= Air suction valve =

An air suction valve (SAV) is a subsystem used to reduce emissions in the exhaust gases of internal combustion engines.

==Working principle==
When an engine exhaust valve is open, the pressure in the exhaust manifold is higher than atmospheric pressure. The exhaust manifold is configured in such a way that positive and negative pulses are produced during the operation of the cycle by designing it as a diffuser.

The ASV has three openings: one is connected to the manifold vacuum, another is connected to the exhaust pipe and the third is open to the atmosphere. When a negative pulse is induced in the exhaust, air from the atmosphere enters the exhaust manifold through a one-way reed valve and serves to oxidize the carbon monoxide and hydrocarbons in the exhaust.

==Air cut valve system==
This system consists of a spring-loaded diaphragm, and a shaft which is attached to the bottom. A manifold vacuum is applied over the diaphragm where the shaft end is towards the opening of the atmosphere.

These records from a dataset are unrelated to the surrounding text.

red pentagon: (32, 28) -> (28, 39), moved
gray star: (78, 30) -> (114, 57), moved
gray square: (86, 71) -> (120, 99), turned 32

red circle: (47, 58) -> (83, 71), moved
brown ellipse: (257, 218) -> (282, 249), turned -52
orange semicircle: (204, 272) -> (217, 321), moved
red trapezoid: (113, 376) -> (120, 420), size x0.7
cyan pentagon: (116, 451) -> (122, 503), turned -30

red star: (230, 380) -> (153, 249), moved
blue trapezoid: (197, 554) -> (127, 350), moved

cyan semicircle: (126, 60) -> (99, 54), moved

During deceleration, the engine vacuum rises and acts against the spring to push the shaft downwards, thereby blocking the opening through which atmospheric air is passed to the exhaust.

Though there is a negative pulse during deceleration, the manifold vacuum blocks and cuts off the air to the exhaust manifold.

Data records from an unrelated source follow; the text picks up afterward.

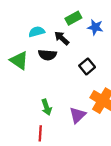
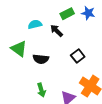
blue star: (95, 27) -> (88, 13), moved
black semicircle: (47, 55) -> (41, 59), moved

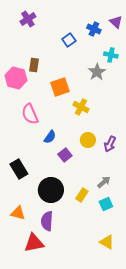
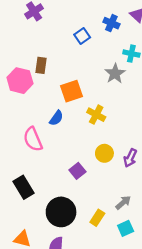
pink semicircle: (30, 114) -> (33, 139), moved
blue semicircle: (50, 137) -> (56, 118), moved

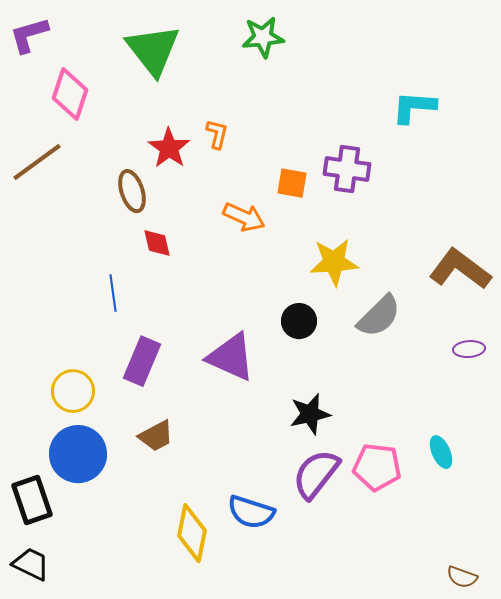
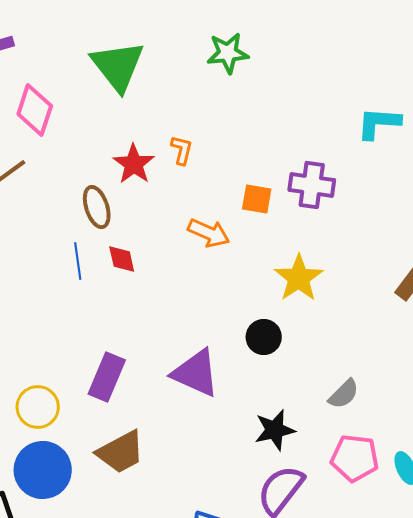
yellow star: (334, 262) -> (299, 278), turned -30
blue line: (113, 293) -> (78, 261), moved
gray semicircle: (379, 316) -> (344, 394), moved, size x0.7
brown trapezoid: (156, 436) -> (121, 452), size x1.4
pink pentagon: (377, 467) -> (355, 458), moved

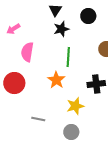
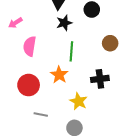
red circle: (14, 83) -> (29, 85), moved
yellow star: (75, 106) -> (79, 101), turned -30

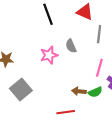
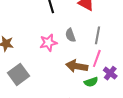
gray line: (99, 34) -> (98, 35), moved
brown arrow: (79, 91) -> (77, 66), moved, size x1.5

Used on the Honda Falcon NX4, mainly responsible for backfire or popping during deceleration when an open exhaust is added to the bike and if extra accessories is on vacuum circuit (Scottoiler, etc.).

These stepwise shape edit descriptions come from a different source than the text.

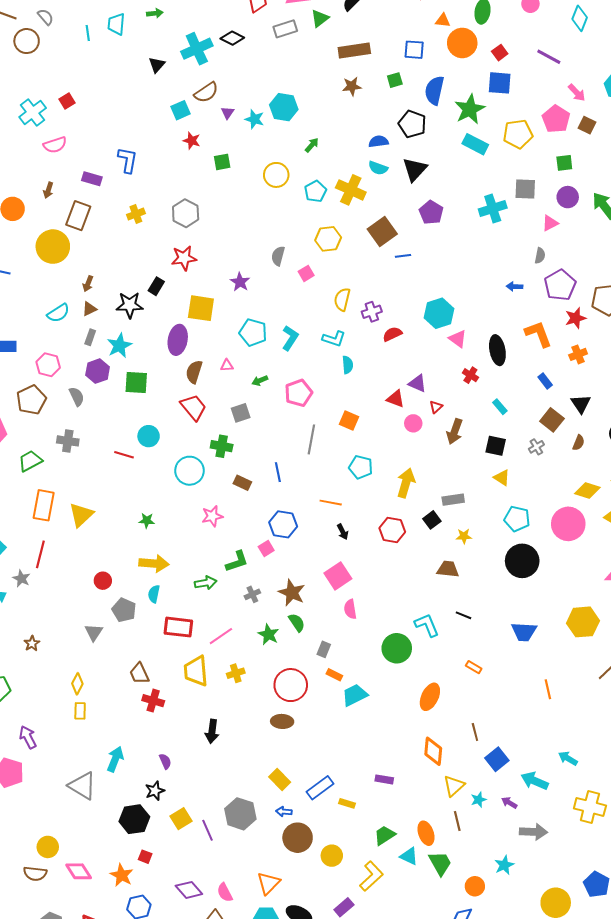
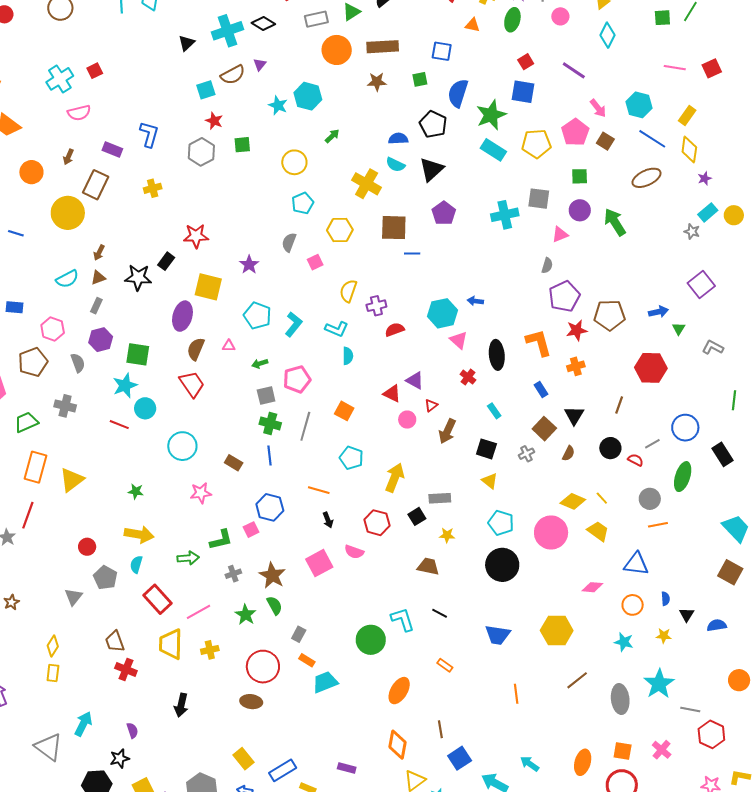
orange circle: (462, 43) -> (337, 50), moved
purple triangle: (227, 113) -> (260, 65), moved
cyan pentagon: (315, 191) -> (303, 203), moved
gray hexagon: (186, 213) -> (201, 152), moved
brown square: (382, 232) -> (394, 228), turned 32
blue arrow: (515, 287) -> (475, 301), moved
cyan star: (119, 346) -> (125, 385), moved
gray square: (241, 413) -> (266, 395), moved
green cross: (222, 446) -> (270, 423), moved
pink semicircle: (350, 609) -> (354, 552), moved, turned -66
red rectangle: (178, 627) -> (157, 599), turned 36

This system is mainly used in Indian two wheeler which are manufactured by Hero Honda. The advantage of this system is low cost.

==Pulsed Air Valve==
The Royal Enfield Bullet, from year 2006-current, uses an air suction valve to reduce emissions in its exhaust gases. Royal Enfield Motors calls their Air Suction Valve the PAV, or Pulsed Air Valve. Its function is the same, using a vacuum at the intake to trigger a valve that pulses atmospheric air into the exhaust. The original "iron barrel" style engine did this with a hose from the PAV going to the exhaust pipe, the newer (2003–2009) AVL aluminum engine pulses the gas directly into the exhaust port on the head of the engine itself.